The Pennsylvania Higher Education Assistance Agency is celebrating its selection Wednesday as one of four companies to service the U.S. Education Department's $550 billion student loan portfolio.
Most Pennsylvanians know PHEAA only for its aid programs that benefit the state's low- and moderate-income students and for scandals related to extravagant spending and salary packages that led to reforms in 2007.
But PHEAA, with its affiliate American Education Services, is one of the largest, full-service student financial aid organizations in the nation, employing 2,200 Pennsylvanians and managing more than $80 billion in assets.
It had to compete against some financial giants to win the performance-based federal contract. The nonprofit was selected along with a similar organization in Wisconsin, as well as Nelnet Inc. and the Sallie Mae Corp., two publicly traded companies that saw their stock value soar on Thursday in response to the government work.
The new contracts were awarded because President Barack Obama is shifting most of the nation's $90 billion in student lending into a direct loan program, which he estimated could save taxpayers more than $4 billion a year and ensure that all eligible students have access to loans they need.

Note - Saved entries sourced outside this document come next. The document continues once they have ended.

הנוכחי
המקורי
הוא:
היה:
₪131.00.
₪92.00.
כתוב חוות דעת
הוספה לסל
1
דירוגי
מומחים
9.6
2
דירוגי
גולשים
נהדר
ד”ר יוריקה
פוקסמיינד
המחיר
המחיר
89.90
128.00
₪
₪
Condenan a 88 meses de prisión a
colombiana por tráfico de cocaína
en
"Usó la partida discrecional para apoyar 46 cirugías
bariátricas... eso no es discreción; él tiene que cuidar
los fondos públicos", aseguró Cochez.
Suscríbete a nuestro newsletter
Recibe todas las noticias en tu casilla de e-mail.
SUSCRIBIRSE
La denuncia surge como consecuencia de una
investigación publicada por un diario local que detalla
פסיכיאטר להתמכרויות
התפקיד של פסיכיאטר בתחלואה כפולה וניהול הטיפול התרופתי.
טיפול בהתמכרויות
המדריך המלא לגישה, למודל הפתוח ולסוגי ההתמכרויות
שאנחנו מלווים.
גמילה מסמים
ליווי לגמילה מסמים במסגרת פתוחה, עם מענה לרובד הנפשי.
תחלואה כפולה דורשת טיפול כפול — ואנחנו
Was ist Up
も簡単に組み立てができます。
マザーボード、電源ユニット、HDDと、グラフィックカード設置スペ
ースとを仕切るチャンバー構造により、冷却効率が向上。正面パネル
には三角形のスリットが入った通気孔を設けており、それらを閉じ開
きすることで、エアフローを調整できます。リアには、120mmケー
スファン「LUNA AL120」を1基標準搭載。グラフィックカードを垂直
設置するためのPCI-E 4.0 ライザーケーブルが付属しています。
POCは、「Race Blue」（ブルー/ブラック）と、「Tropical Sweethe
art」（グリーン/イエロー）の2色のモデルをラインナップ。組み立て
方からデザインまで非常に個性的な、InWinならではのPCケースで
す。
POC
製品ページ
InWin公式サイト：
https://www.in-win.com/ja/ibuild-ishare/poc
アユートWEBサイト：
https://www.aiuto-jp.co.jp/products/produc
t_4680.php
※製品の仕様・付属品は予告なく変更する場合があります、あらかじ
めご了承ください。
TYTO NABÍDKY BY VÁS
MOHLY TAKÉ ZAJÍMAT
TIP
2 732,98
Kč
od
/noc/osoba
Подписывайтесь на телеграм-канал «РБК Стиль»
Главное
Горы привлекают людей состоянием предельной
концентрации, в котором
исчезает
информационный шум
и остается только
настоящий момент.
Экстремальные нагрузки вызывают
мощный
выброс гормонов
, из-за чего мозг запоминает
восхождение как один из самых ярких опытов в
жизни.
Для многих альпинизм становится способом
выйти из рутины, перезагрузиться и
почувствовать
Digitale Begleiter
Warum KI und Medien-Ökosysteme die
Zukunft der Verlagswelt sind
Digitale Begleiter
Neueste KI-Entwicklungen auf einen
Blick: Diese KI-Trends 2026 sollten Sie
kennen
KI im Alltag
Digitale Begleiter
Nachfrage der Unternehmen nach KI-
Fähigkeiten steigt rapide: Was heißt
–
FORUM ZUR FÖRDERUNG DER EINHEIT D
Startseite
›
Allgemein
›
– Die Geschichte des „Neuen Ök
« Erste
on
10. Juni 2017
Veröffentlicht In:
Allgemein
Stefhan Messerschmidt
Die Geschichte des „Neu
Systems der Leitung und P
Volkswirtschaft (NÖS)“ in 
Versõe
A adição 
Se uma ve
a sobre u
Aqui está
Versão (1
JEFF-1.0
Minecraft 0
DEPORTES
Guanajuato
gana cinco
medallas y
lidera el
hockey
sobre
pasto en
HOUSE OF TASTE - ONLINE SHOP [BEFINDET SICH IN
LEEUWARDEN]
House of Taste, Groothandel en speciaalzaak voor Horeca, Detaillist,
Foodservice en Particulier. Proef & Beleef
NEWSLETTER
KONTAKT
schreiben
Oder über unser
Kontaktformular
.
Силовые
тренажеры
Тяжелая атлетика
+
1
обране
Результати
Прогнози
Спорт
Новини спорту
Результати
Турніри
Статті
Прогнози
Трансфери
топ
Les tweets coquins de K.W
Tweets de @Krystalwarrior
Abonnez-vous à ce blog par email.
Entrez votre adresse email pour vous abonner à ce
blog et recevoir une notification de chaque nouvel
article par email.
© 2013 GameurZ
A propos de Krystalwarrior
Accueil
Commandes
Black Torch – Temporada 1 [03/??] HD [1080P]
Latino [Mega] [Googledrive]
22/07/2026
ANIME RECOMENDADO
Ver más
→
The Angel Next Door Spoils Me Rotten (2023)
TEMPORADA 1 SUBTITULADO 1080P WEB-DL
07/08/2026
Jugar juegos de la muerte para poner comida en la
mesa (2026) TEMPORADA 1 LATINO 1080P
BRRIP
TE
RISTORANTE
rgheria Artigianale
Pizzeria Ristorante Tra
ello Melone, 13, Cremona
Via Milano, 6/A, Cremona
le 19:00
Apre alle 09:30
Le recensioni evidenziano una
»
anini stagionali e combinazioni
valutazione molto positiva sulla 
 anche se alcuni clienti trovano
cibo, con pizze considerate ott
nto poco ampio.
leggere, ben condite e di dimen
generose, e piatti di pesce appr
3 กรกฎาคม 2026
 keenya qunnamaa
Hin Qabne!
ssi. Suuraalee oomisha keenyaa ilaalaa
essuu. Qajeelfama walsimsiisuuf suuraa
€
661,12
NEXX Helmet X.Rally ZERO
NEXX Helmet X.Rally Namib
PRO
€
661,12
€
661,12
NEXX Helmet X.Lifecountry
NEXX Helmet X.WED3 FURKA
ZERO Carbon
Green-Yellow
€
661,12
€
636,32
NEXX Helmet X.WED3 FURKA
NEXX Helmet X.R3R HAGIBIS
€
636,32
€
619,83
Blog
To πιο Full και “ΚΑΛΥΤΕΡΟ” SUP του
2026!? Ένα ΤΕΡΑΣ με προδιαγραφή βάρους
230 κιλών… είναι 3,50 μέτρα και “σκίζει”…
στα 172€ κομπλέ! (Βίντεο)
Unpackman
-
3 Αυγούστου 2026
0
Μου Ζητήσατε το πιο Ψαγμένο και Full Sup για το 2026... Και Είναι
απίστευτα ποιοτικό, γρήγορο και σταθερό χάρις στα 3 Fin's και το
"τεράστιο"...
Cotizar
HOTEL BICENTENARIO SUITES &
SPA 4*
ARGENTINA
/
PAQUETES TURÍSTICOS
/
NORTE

PHEAA's selection is more than a feather in its cap. The contract maintains existing jobs in the state and is likely to create new positions down the road -- welcome growth in a shrinking economy. In addition, because PHEAA is a nonprofit, any income that exceeds administrative expenses is funneled back to provide more loans for Pennsylvania students.
It hasn't always been true in the past but, in this case, what is good for PHEAA could be very good for Pennsylvania.